Présenté au BIFFF ainsi qu’à l’Etrange festival et dans une pléiade de festoches dédiés au cinéma fantastique, Stung table sur un pitch hypnotique qui fleure bon les 80’s. Jugez plutôt : une invasion de guêpes mutantes en plein cœur d’une fête mondaine au beau milieu de nulle part. A l’inverse de celles dépeintes à l’écran, les festivités s’avèrent d’emblée jouissives : le script nous immerge dans une réception déprimante dans un cadre champêtre en compagnie d’une dizaine de bras cassés et de péquenauds à l’existence moribonde. Ce microcosme bourgeois, bénéficiant d’une peinture corrosive qui les rend instantanément aussi minables qu’attachants, va se frotter à une mini attaque de macro-bestioles dopées aux produits chimiques. Des guêpes colossales (en animatroniques ou en CGI) qui fondent dard-dard sur leurs proies pour tantôt enfoncer leur appendice dans l’œil de leur victime tantôt s’insinuer dans leur corps pour les déchirer de l’intérieur, façon Alien.

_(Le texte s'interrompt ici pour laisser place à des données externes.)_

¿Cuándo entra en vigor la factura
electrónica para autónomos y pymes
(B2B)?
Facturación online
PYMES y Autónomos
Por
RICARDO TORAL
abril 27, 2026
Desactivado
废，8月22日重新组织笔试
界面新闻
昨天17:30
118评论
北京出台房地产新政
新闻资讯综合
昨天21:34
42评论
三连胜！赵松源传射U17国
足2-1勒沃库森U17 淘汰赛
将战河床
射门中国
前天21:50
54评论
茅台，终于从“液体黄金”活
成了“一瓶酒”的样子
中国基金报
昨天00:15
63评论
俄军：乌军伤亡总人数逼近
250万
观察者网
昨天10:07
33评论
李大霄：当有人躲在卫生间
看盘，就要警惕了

Le tout sous l’œil avisé de l’une des figures tutélaires de la franchise alienesque, Lance Henriksen, qui campe pour l’heure un maire légèrement poivrot obsédé par sa réélection. La présence de ce second couteau toujours prompt à cachetonner dans des séries B parfois peu recommandables ajoute encore un peu de piquant à cette comédie horrifique de second rang qui ne se borne plus dans sa seconde partie qu’à alimenter l’amateur de cadavres. Ce côté nanardesque appuyé endommage quelque peu l’intérêt qu’on pouvait porter à l’ensemble, jusqu’alors écrit avec finesse et avec un décalage salvateur. Hélas, sitôt les enjeux déterminés, le récit suit des rails aussi navrants et peu surprenants que ceux qui composent le réseau ferroviaire national.

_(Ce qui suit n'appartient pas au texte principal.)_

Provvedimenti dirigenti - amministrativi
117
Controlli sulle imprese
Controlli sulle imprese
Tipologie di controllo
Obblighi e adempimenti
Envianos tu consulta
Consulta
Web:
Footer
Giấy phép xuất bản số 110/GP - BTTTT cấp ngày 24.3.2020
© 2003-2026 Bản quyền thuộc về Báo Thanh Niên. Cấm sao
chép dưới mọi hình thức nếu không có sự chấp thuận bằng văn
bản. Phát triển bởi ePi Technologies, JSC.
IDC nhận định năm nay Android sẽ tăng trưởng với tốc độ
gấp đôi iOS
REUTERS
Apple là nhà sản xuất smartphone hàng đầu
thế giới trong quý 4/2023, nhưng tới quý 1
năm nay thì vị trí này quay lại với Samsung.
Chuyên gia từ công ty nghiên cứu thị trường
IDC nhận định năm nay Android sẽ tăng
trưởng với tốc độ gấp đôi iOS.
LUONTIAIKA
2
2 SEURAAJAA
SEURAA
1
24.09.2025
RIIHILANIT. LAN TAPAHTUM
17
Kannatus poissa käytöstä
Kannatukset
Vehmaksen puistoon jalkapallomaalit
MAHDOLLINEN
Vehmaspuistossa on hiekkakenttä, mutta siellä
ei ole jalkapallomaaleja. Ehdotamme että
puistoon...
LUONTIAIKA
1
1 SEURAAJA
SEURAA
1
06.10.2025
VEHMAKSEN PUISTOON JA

Stung, premier long-métrage de Benni Diez, superviseur des effets spéciaux du Melancholia de Lars Von Trier, est une œuvrette aussi enthousiasmante (l’écriture des persos, les effets spéciaux) que décevante (une trame simpliste, une certaine frilosité dans la mise en scène) qui a le mérite de proposer sur l’écran ce qui était promis sur papier. Mais il ne dénote pas vraiment dans la vague de films d’horreur à bêbêtes en hommage aux 80’s qui prolifèrent depuis quelques années.